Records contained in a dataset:
◆ ◆ ◆

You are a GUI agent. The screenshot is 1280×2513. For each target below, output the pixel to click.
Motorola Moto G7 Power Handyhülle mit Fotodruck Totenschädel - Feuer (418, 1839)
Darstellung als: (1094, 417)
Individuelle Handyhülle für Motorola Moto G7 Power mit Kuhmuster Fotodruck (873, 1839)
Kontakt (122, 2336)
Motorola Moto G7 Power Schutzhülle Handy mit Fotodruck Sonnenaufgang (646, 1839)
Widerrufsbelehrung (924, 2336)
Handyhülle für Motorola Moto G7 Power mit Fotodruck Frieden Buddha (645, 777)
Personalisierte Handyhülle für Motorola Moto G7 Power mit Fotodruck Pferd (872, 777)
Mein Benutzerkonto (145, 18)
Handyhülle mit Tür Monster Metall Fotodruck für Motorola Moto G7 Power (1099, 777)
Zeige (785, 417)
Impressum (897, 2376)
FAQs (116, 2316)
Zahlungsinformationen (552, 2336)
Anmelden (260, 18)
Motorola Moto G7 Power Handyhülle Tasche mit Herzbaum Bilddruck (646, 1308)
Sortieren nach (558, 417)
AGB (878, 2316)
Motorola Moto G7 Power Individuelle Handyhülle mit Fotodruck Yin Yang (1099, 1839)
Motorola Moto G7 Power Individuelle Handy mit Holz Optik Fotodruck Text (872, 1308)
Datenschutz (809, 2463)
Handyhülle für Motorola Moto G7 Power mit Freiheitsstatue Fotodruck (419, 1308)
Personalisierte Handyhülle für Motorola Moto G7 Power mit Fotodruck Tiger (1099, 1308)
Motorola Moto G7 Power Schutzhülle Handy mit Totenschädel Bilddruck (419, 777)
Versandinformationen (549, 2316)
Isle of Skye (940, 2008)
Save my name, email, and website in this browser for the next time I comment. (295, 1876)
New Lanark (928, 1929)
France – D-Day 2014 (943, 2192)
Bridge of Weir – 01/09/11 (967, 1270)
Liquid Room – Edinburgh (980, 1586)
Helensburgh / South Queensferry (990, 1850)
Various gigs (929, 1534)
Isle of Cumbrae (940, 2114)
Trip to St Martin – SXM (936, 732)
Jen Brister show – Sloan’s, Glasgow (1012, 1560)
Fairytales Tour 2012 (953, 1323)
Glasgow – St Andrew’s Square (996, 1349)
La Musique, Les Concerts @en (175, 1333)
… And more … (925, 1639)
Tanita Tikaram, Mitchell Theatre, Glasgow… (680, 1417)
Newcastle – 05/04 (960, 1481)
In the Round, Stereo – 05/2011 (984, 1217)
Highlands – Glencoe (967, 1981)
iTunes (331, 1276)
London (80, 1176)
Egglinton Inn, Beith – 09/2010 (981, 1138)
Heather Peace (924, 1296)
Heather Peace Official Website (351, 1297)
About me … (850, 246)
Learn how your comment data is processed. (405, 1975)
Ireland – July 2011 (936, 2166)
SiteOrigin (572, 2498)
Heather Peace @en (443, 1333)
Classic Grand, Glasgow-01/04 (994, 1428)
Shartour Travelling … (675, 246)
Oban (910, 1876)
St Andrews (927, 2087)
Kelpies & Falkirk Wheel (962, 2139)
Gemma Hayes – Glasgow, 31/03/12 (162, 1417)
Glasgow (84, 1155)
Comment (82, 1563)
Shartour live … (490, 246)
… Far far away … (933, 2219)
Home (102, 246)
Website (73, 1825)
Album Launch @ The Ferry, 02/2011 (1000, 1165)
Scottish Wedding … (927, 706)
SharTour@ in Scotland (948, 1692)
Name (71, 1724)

◆ ◆ ◆

* Activity: Only the lines from the one containing "Website (73, 1825)" through the end of the records above belong in the answer, each exactly as written.

* Output for this task:
Website (73, 1825)
Album Launch @ The Ferry, 02/2011 (1000, 1165)
Scottish Wedding … (927, 706)
SharTour@ in Scotland (948, 1692)
Name (71, 1724)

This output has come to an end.